Transcribed page contents:
+---+
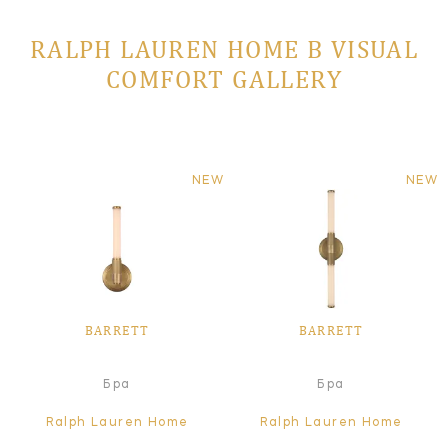
RALPH LAUREN HOME В VISUAL
COMFORT GALLERY
NEW
NEW
BARRETT
BARRETT
Бра
Бра
Ralph Lauren Home
Ralph Lauren Home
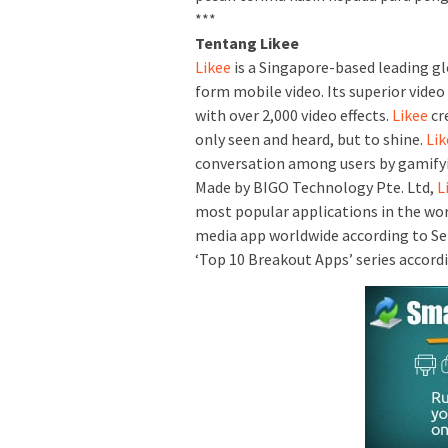
***
Tentang Likee
Likee
is a Singapore-based leading gl
form mobile video. Its superior video 
with over 2,000 video effects.
Likee
cr
only seen and heard, but to shine.
Lik
conversation among users by gamifyi
Made by BIGO Technology Pte. Ltd,
L
most popular applications in the wor
media app worldwide according to Se
‘Top 10 Breakout Apps’ series accordi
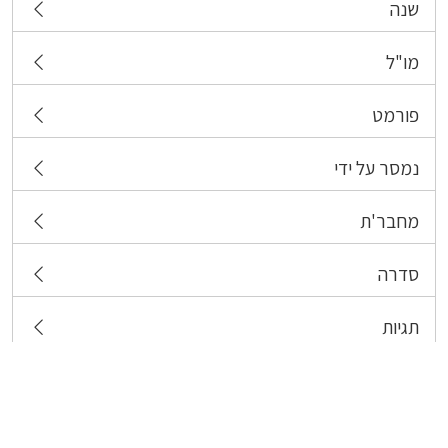
שנה
מו"ל
פורמט
נמסר על ידי
מחבר'ת
סדרה
תגיות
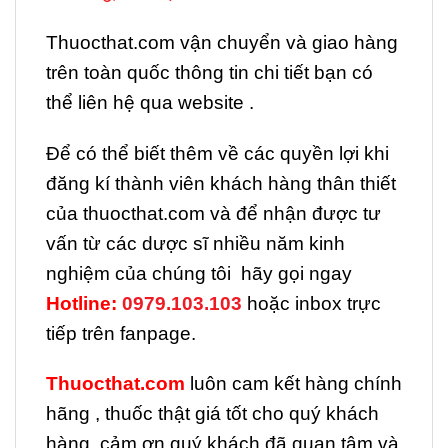
Thuocthat.com vận chuyển và giao hàng
trên toàn quốc thông tin chi tiết bạn có
thể liên hệ qua website .
Để có thể biết thêm về các quyền lợi khi
đăng kí thành viên khách hàng thân thiết
của thuocthat.com và để nhận được tư
vấn từ các dược sĩ nhiều năm kinh
nghiệm của chúng tôi hãy gọi ngay
H
otline:
0979.103.103
hoặc inbox trực
tiếp trên fanpage.
Thuocthat.com
luôn cam kết hàng chính
hãng , thuốc thật giá tốt cho quý khách
hàng, cảm ơn quý khách đã quan tâm và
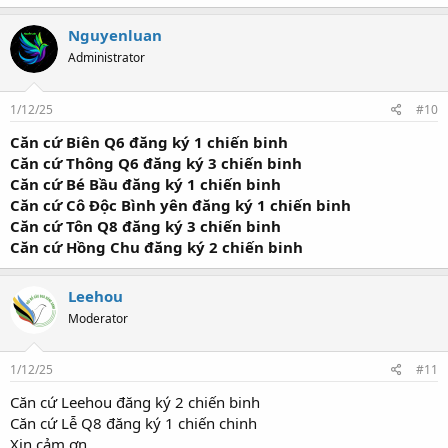
Nguyenluan
Administrator
1/12/25
#10
Căn cứ Biên Q6 đăng ký 1 chiến binh
Căn cứ Thông Q6 đăng ký 3 chiến binh
Căn cứ Bé Bầu đăng ký 1 chiến binh
Căn cứ Cô Độc Bình yên đăng ký 1 chiến binh
Căn cứ Tôn Q8 đăng ký 3 chiến binh
Căn cứ Hồng Chu đăng ký 2 chiến binh
Leehou
Moderator
1/12/25
#11
Căn cứ Leehou đăng ký 2 chiến binh
Căn cứ Lễ Q8 đăng ký 1 chiến chinh
Xin cảm ơn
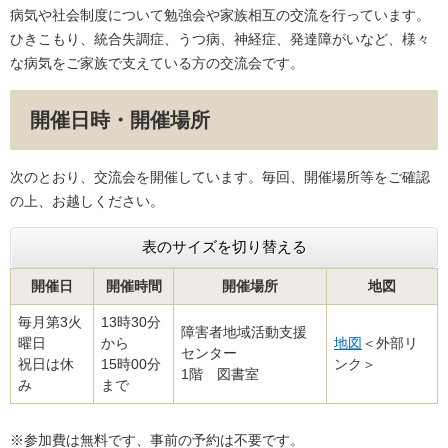
病気や社会制度について勉強会や家族相互の交流を行っています。
ひきこもり、統合失調症、うつ病、神経症、発達障がいなど、様々
な病気をご家族で支えている方の交流会です。
開催日時・開催場所
次のとおり、交流会を開催しています。毎回、開催場所等をご確認
の上、お越しください。
表のサイズを切り替える
開催日
開催時間
開催場所
地図
毎月第3火
13時30分
障害者地域活動支援
曜日
から
地図
＜外部リ
センター
祝日は休
15時00分
ンク＞
1階 図書室
み
まで
※参加費は無料です、事前の予約は不要です。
+---+
§ PROBLEM DETAILS: All lines above that contain the word "khách" are to be copied.

§ EXERCISE SOLUTION:
đăng kí thành viên khách hàng thân thiết
hãng , thuốc thật giá tốt cho quý khách
hàng, cảm ơn quý khách đã quan tâm và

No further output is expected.